In fact, publishers including Rockstar, Bethesda and Activision have outright refused to feature their titles on Nvidia’s service to date, meaning you won’t be able to stream games like GTA V or Call of Duty Warzone.
It is a frustrating limitation that seemingly stems from publishers rather than Nvidia itself, and while I personally hope that the availability expands over time, the murky waters of game publishing mean it’ll probably never have every single game you’ll want to play.
When it comes to Nvidia GeForce Now, the service is split into three tiers: free, priority and ultimate.
The free tier is, unsurprisingly, completely free to use with the restrictions noted earlier. The next step up is the Priority tier, which comes in at an affordable £8.99/$9.99 per month with 6-hour gaming sessions and priority queue jump.
But, for the most dedicated gamers, the only acceptable tier is the top-end ultimate plan. Offering the best performance of any tier to get the best out of AAA titles, the longest gameplay sessions and the best resolution and refresh rate, it’s a premium experience with a price tag to match.
It’s comfortably premium at $19.99/£17.99 a month (with a free upgrade to existing RTX 3080 tier members) – although arguably much less than the cost of the equivalent 40 Series GPU.
Those interested in trying out the service can sign up from the
Nvidia GeForce Now website.
If that seems a bit pricey for your needs, there are plenty of other game streaming services available with other perks. We outline our top picks in our best game streaming services chart.
Of all the cloud gaming services available at the moment, it’s Nvidia GeForce Now that resonates most – and it’s down to a couple of things.
First, and arguably most importantly, I don’t have to re-buy games on the platform, allowing me to enjoy games that I already own without additional cost, and games bought on the platform will be mine to own indefinitely, not just for the length of my GFN membership.
But secondly, it’s the performance on offer.

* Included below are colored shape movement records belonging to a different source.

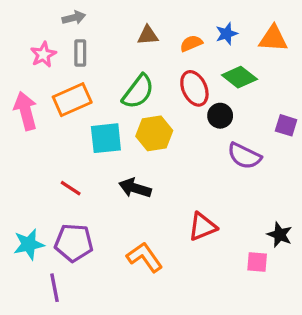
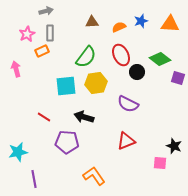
green diamond: (239, 77) -> (160, 59), moved
orange rectangle: (72, 100) -> (42, 51), moved, size x0.6
pink arrow: (26, 111) -> (16, 69), size x0.7
purple semicircle: (244, 156) -> (128, 104), moved
purple pentagon: (74, 243) -> (67, 142), moved
orange L-shape: (145, 257) -> (94, 176), moved

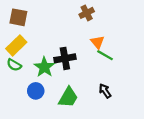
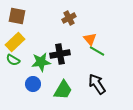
brown cross: (87, 13) -> (69, 18), moved
green star: (44, 67) -> (41, 62), turned 30
black arrow: (105, 91) -> (97, 84), size x1.5

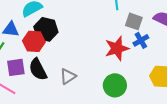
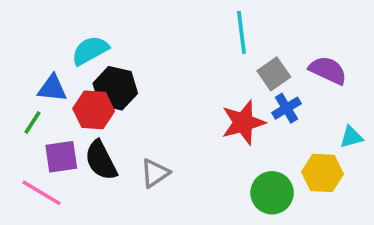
gray square: (134, 21) -> (274, 74), turned 36
green circle: (115, 85) -> (272, 193), moved

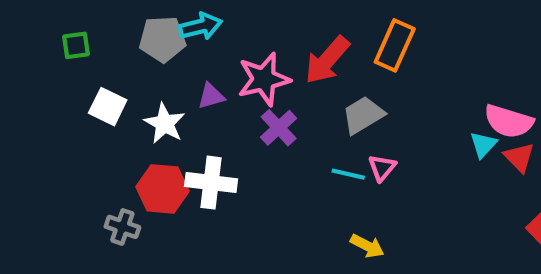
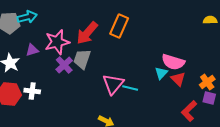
gray trapezoid: (363, 115) -> (82, 59), moved, turned -40
pink triangle: (382, 168) -> (113, 84), size x1.6
cyan line: (348, 174) -> (130, 88), moved
white cross: (211, 183) -> (32, 91), size x0.7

When cloud gaming was first introduced, there were still latency issues that’d make playing games – particularly competitive titles – near-impossible, but Nvidia seems to have put that to bed with the new Ultimate tier in 2023. I didn’t notice any latency issues or lag during my gaming sessions, making it near-indistinguishable from a local PC gaming experience.
The ultimate tier is, unsurprisingly, the best of the three tiers, offering Nvidia’s latest RTX 4080 technology with support for DLSS 3 and Reflex mode, improved resolutions and framerates, allowing the latest AAA titles to shine in their ray-traced glory.
The only real disappointment is game availability; while several PC storefronts are supported, there are massive gaps in the service’s offering, including key titles like Call of Duty Warzone and GTA V. It could improve in future, but I doubt there will ever be a time where you can play anything on GeForce Now.
Still, if you’re on the hunt for a multi-device cloud gaming service that offers something close to a desktop gaming PC experience, you won’t find any better than Nvidia GeForce Now and, in particular, the ultimate tier.